§ **WORK TASK**
Everything in the listing below from the line containing "Image resolution: width=1343" through the line containing "The image size is (375, 1559)." must be repeated exactly; the remaining lines are not wanted.

-- INFORMATION PROVIDED follows --

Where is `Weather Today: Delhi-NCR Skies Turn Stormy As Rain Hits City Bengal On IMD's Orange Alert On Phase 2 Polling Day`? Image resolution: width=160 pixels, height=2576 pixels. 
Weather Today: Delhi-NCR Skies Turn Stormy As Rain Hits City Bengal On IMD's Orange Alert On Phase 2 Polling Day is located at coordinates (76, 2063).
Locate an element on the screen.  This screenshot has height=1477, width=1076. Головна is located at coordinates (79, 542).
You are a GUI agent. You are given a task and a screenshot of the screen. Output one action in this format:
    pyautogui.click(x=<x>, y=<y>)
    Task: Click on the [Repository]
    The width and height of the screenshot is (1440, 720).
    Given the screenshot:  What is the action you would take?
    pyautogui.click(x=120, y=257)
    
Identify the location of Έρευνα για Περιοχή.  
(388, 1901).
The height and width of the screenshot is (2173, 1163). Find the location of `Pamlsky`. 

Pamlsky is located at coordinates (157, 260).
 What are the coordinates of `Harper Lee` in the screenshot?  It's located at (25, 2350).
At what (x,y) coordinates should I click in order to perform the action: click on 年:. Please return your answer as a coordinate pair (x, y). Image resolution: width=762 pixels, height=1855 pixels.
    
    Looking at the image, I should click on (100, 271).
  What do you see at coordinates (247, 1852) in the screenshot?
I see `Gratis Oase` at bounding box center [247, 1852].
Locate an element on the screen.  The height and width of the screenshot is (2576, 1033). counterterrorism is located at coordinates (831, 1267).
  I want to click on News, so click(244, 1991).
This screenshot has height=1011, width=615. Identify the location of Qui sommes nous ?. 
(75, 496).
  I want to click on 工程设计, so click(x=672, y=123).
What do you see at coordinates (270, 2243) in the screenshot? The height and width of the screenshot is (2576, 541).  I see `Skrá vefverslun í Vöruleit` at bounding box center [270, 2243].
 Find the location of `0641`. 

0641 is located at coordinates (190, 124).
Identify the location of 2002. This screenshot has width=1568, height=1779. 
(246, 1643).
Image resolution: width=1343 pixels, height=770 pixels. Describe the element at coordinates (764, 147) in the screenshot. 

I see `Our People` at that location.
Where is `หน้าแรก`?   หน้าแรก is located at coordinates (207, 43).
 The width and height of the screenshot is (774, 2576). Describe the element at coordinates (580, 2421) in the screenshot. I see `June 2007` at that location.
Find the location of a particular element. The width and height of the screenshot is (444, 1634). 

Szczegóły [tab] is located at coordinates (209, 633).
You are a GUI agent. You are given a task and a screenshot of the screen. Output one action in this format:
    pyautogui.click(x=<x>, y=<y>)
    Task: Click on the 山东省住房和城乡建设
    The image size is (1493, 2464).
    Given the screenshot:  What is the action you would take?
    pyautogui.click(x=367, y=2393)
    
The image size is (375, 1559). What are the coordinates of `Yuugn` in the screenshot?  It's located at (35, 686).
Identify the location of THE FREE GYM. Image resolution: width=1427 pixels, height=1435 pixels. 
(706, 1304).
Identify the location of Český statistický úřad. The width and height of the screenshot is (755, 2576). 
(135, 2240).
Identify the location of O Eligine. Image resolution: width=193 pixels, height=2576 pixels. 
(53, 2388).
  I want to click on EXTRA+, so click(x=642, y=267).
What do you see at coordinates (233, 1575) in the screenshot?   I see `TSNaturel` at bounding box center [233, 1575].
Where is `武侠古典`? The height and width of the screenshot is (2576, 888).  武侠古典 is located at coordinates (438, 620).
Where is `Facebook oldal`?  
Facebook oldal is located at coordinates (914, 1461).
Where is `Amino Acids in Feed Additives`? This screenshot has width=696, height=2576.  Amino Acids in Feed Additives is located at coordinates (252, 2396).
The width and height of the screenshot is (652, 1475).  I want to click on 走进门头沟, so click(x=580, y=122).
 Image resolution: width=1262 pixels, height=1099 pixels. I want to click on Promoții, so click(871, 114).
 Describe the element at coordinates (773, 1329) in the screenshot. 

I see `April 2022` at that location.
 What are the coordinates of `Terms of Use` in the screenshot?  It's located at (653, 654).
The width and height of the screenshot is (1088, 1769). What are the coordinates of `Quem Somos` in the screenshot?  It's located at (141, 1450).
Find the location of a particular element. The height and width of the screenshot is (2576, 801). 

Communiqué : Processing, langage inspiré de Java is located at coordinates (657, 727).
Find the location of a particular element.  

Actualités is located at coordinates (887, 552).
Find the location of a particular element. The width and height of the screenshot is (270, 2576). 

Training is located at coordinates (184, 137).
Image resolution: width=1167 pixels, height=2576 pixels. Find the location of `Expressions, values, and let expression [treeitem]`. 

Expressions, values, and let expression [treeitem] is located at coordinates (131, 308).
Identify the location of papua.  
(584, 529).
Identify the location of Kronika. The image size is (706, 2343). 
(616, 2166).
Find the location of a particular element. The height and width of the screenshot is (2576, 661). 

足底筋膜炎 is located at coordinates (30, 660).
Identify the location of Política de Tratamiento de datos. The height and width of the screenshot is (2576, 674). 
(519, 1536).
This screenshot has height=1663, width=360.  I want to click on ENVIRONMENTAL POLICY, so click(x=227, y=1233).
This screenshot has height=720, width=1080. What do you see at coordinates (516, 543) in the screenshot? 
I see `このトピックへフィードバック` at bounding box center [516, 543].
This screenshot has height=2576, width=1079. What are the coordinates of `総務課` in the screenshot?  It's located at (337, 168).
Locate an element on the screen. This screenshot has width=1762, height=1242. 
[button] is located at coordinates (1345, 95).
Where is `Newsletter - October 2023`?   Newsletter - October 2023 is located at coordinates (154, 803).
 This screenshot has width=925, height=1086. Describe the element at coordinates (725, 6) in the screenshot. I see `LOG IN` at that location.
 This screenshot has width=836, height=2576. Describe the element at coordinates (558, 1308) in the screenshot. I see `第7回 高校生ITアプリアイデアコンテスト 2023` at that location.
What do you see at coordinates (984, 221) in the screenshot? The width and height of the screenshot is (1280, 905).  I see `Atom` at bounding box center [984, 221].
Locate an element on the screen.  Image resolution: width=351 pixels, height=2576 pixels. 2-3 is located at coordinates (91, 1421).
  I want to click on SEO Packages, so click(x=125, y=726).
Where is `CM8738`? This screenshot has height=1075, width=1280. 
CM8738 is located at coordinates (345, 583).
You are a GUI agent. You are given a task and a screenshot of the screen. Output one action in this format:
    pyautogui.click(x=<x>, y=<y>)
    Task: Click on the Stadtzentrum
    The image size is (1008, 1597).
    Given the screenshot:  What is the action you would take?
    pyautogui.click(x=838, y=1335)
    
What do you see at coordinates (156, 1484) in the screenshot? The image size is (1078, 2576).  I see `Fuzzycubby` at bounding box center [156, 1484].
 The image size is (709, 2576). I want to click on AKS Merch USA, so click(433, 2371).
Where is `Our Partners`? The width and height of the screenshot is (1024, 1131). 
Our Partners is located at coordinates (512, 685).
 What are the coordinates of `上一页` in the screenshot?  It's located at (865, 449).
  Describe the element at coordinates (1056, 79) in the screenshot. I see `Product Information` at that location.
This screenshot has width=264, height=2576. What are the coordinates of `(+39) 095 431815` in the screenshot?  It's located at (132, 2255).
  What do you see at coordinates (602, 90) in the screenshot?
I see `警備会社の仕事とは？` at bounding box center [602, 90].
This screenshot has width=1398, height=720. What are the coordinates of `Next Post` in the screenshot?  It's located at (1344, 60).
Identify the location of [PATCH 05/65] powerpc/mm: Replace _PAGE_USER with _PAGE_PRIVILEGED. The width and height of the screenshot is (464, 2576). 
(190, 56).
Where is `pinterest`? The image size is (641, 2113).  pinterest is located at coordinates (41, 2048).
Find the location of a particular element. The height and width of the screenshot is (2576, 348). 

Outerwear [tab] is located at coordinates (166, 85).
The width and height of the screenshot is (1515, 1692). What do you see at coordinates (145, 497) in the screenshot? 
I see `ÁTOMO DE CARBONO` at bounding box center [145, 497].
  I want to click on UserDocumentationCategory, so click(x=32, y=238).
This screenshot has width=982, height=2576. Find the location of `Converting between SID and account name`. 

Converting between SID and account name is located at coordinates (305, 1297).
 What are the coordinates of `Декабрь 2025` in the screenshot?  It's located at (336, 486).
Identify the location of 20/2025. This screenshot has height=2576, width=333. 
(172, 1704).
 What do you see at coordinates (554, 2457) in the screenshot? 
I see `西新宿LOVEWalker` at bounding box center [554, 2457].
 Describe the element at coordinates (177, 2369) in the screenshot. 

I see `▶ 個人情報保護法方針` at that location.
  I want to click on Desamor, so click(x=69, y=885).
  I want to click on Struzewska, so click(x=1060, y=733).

-- INFORMATION PROVIDED concluded --

§ **ANSWER SECTION**
Image resolution: width=1343 pixels, height=770 pixels. Describe the element at coordinates (764, 147) in the screenshot. 

I see `Our People` at that location.
Where is `หน้าแรก`?   หน้าแรก is located at coordinates (207, 43).
 The width and height of the screenshot is (774, 2576). Describe the element at coordinates (580, 2421) in the screenshot. I see `June 2007` at that location.
Find the location of a particular element. The width and height of the screenshot is (444, 1634). 

Szczegóły [tab] is located at coordinates (209, 633).
You are a GUI agent. You are given a task and a screenshot of the screen. Output one action in this format:
    pyautogui.click(x=<x>, y=<y>)
    Task: Click on the 山东省住房和城乡建设
    The image size is (1493, 2464).
    Given the screenshot:  What is the action you would take?
    pyautogui.click(x=367, y=2393)
    
The image size is (375, 1559). What are the coordinates of `Yuugn` in the screenshot?  It's located at (35, 686).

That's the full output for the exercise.